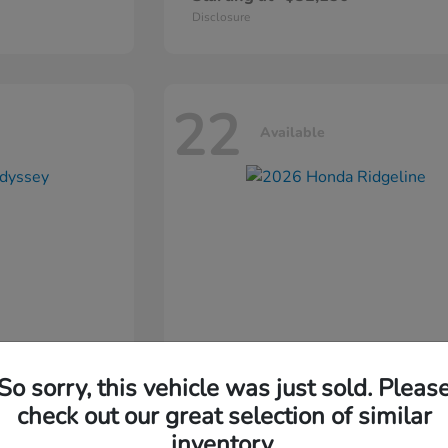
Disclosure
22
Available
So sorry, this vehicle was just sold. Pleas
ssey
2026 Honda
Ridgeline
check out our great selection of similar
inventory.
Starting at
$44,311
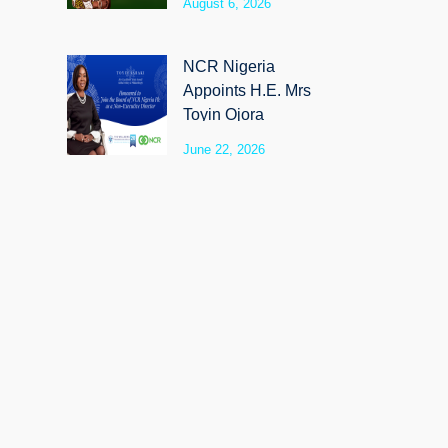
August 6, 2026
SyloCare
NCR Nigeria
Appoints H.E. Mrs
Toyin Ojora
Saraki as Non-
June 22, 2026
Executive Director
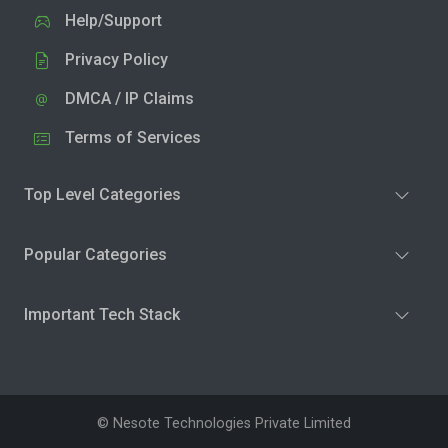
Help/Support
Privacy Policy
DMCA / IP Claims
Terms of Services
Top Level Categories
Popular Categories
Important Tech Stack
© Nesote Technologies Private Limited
==
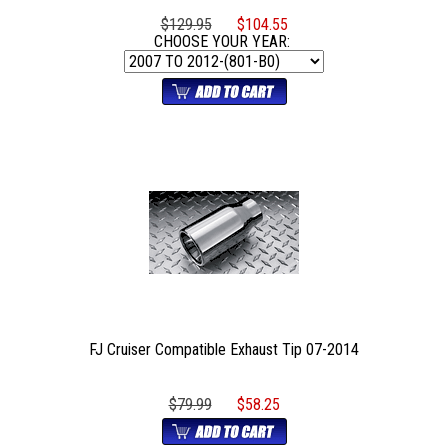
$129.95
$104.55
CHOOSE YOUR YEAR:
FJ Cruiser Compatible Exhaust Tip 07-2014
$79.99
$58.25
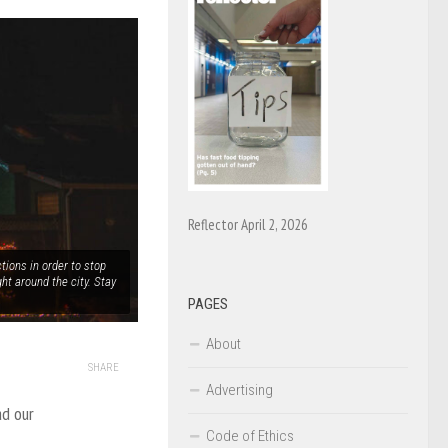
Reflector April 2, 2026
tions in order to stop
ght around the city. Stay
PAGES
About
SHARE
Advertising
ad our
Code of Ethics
--
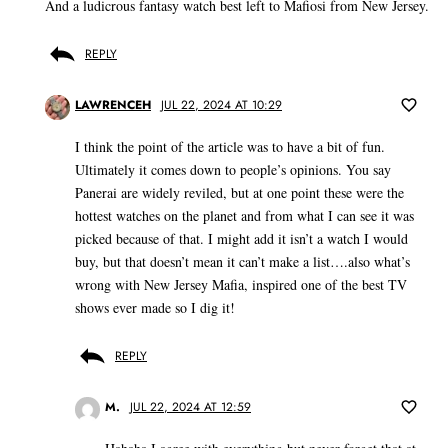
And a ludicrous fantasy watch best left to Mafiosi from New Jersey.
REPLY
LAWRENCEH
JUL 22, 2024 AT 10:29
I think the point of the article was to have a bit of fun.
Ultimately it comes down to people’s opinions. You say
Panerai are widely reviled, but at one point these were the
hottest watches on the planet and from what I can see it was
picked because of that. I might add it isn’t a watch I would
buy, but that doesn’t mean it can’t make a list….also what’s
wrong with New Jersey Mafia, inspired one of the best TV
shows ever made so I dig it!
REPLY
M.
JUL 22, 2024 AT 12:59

_Your objective_:
Set down, from the entries above, exactly the lines from the one with "Important Tech Stack" up to and including the one with "Technologies Private Limited", and no other lines.

_Response area_:
Important Tech Stack
© Nesote Technologies Private Limited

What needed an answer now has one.